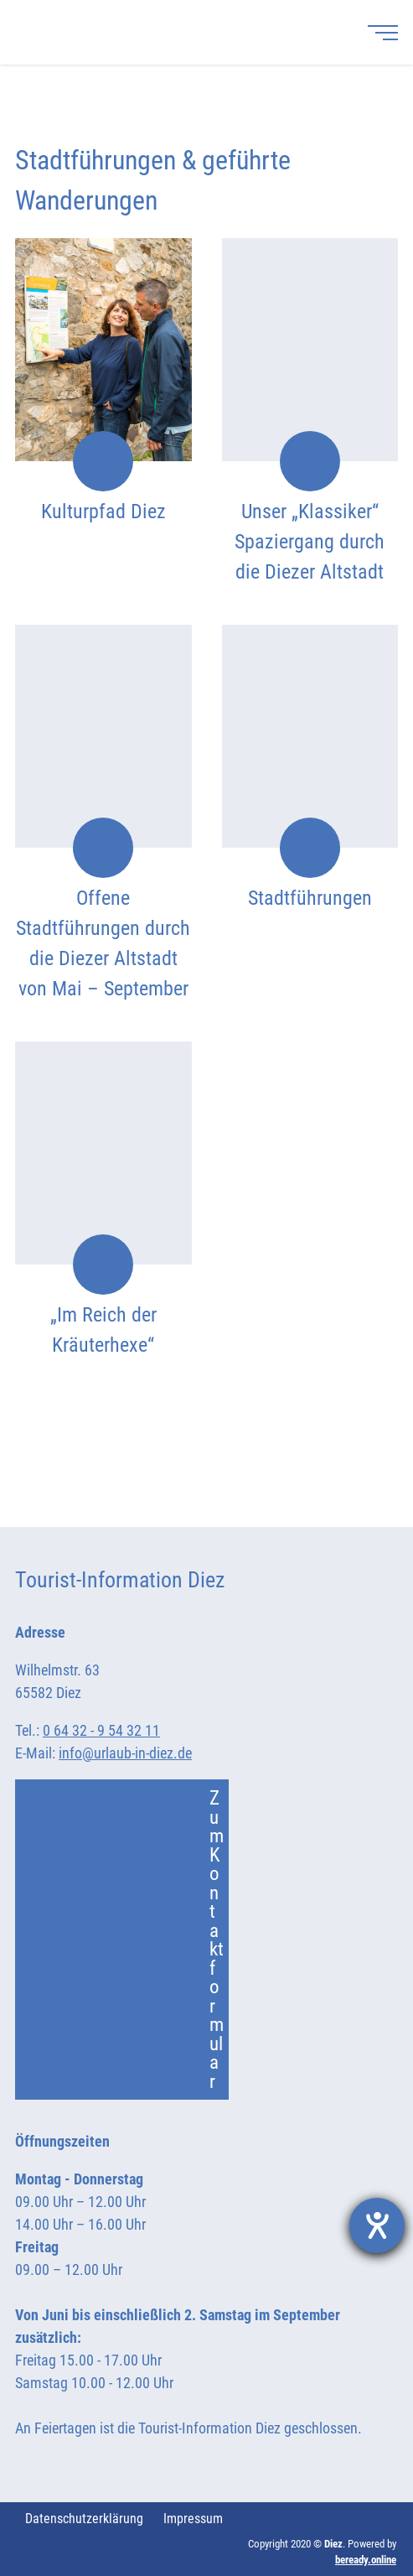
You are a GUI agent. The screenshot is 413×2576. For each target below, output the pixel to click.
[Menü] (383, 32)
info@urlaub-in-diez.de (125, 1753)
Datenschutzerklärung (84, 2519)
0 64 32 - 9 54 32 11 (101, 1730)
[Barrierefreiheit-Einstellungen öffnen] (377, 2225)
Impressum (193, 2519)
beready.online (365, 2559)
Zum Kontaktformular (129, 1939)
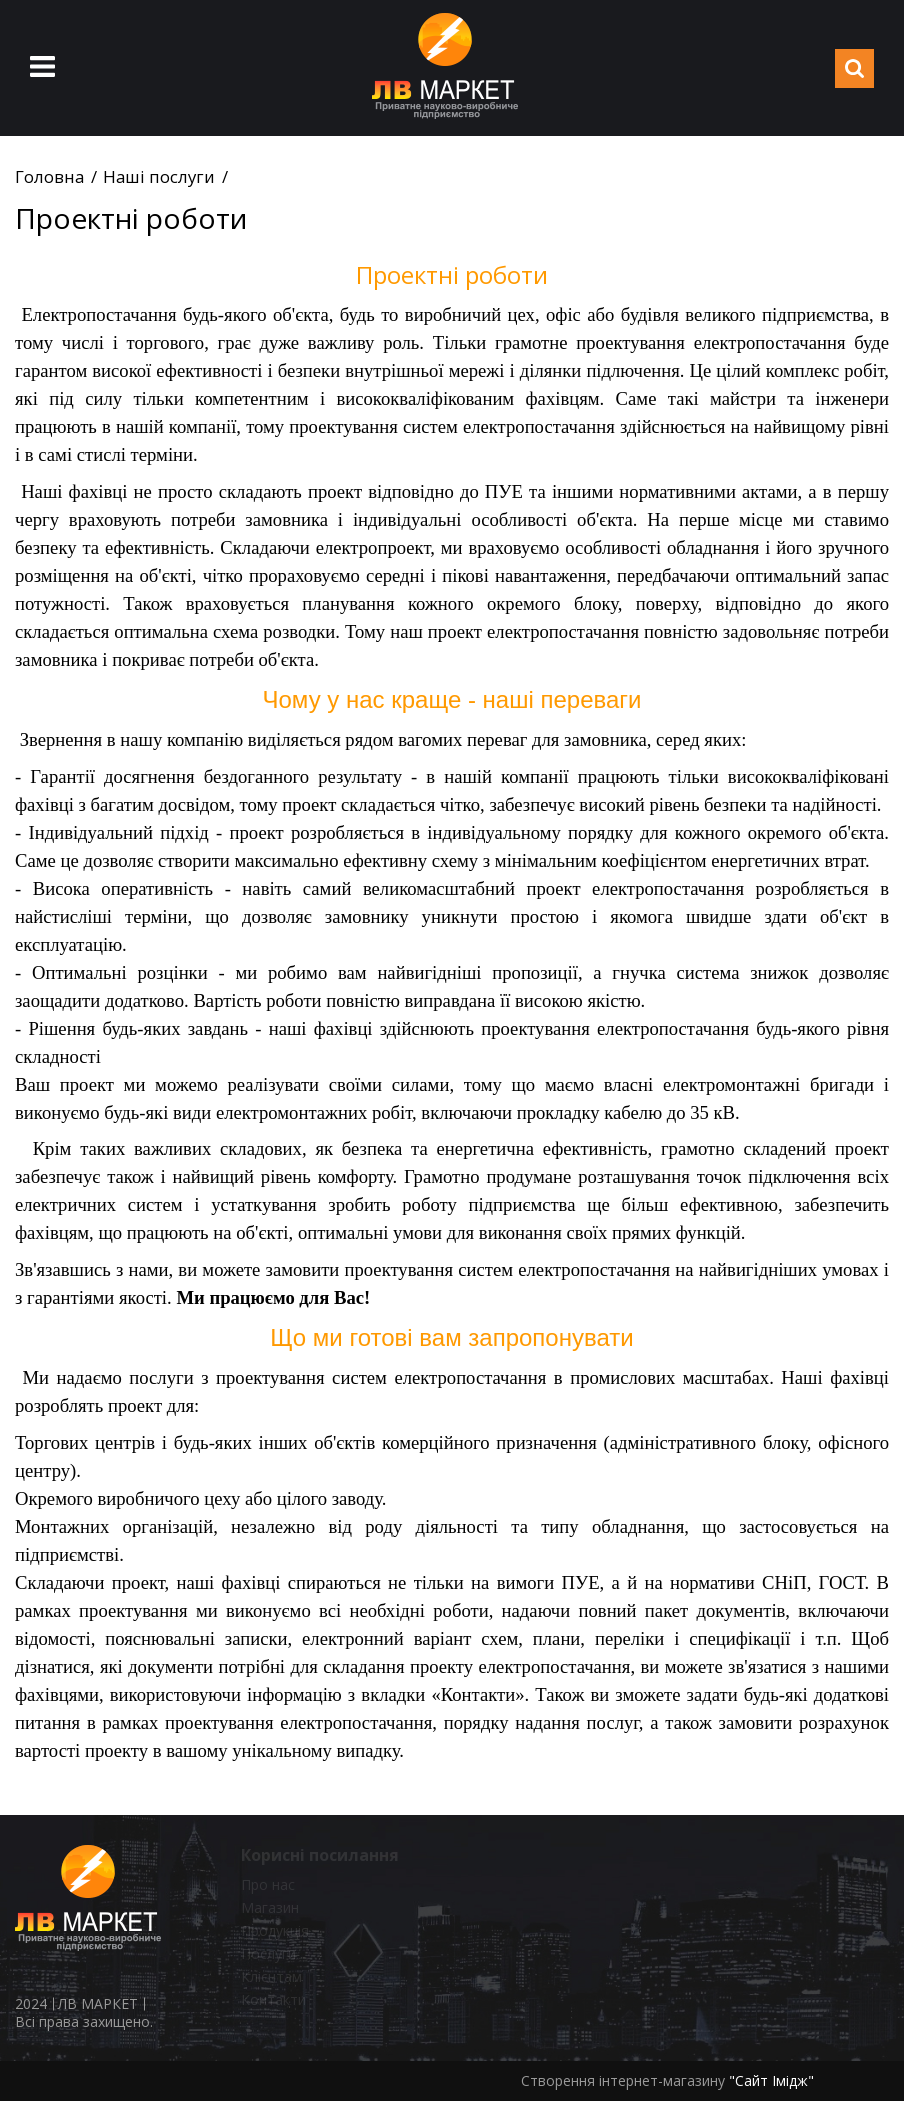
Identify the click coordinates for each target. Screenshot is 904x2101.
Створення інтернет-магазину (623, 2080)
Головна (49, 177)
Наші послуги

————————

Filter the entries above down to the lines that hold the word "each", and copy those lines.

You are a GUI agent. The screenshot is 413×2576. For each target below, output the pixel to click.
Identify the click coordinates for each target. Screenshot is 904x2101.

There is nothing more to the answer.